DCT
1:17-cv-00401
Bristol Myers Squibb Co v. DR Reddys Laboratories Ltd
I. Executive Summary and Procedural Information
- Parties & Counsel:
- Plaintiff: Bristol-Myers Squibb Company (Delaware); Pfizer Inc. (Delaware)
- Defendant: Dr. Reddy's Laboratories, Ltd. (India); Dr. Reddy's Laboratories, Inc. (New Jersey)

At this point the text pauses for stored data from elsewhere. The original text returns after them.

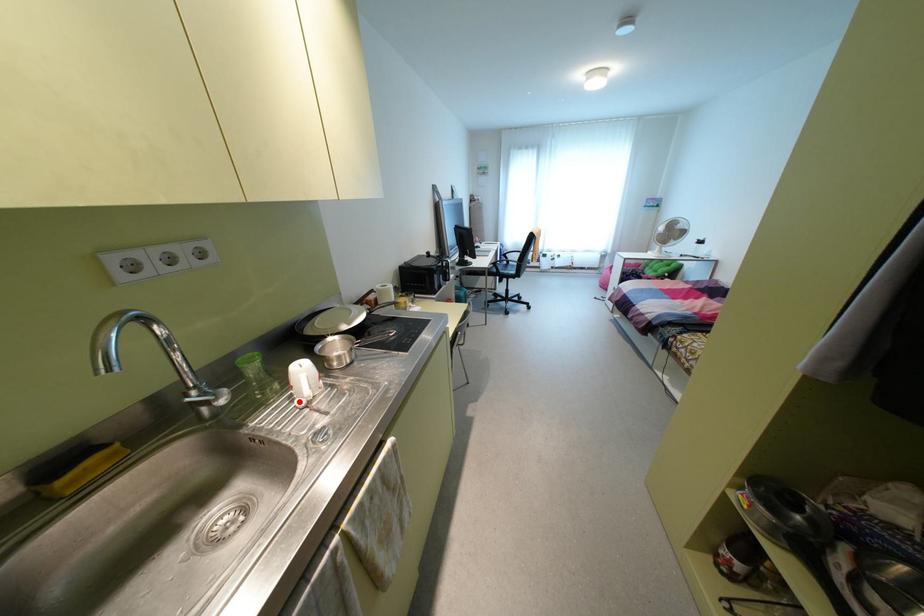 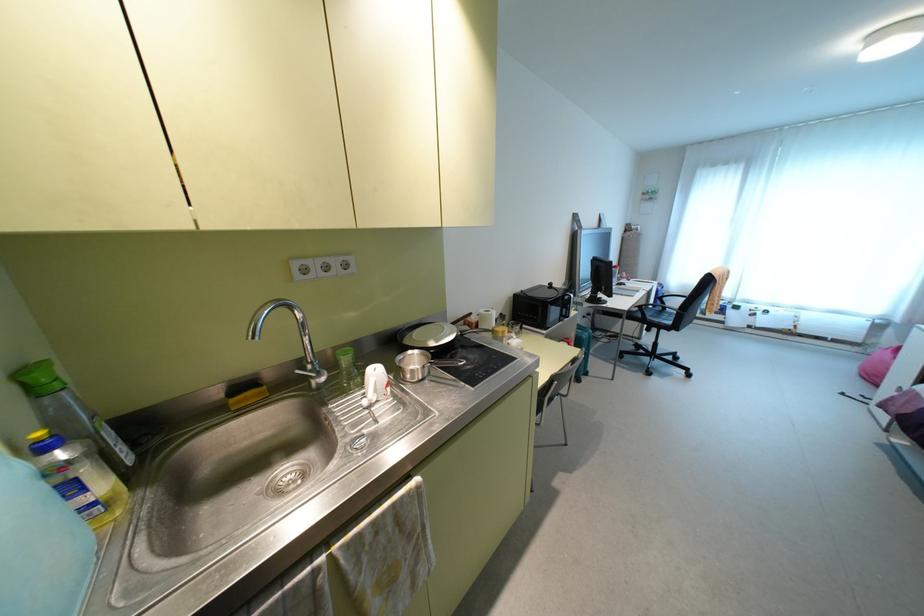 Question: I am providing you with two images of the same scene from different viewpoints. A red point is marked on the first image. Can you still see the location of the red point in image 2?

Choices:
 (A) Yes
 (B) No

Answer: (A) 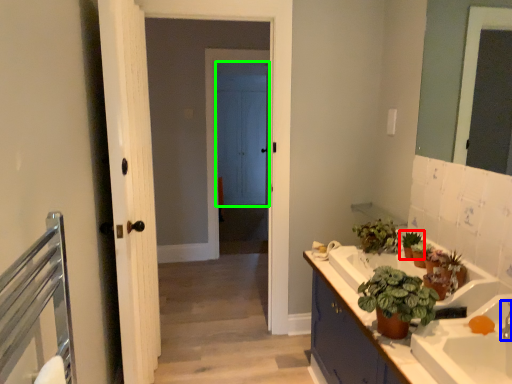 Question: Estimate the real-world distances between objects in this image. Which object is closer to houseplant (highlighted by a red box), faucet (highlighted by a blue box) or door (highlighted by a green box)?

Choices:
 (A) faucet
 (B) door

Answer: (A) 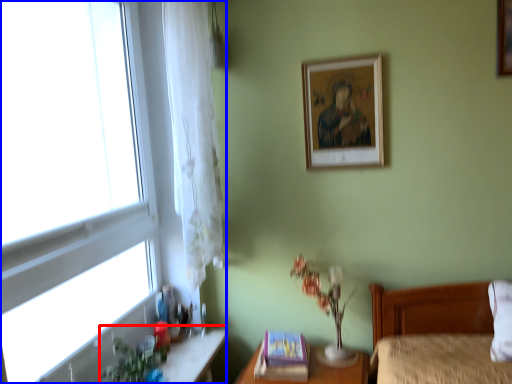 Question: Among these objects, which one is farthest to the camera, vanity (highlighted by a red box) or window (highlighted by a blue box)?

Choices:
 (A) vanity
 (B) window

Answer: (A)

- Plaintiff’s Counsel: Farnan, LLP
- Case Identification: 1:17-cv-00401, D. Del., 04/10/2017
- Venue Allegations: Venue is based on Defendants’ agreement, via email, not to contest jurisdiction or venue in the District of Delaware.
- Core Dispute: Plaintiffs allege that Defendants’ filing of an Abbreviated New Drug Application (ANDA) to market a generic version of the anticoagulant drug Eliquis® constitutes an act of infringement of a patent covering specific formulations of apixaban.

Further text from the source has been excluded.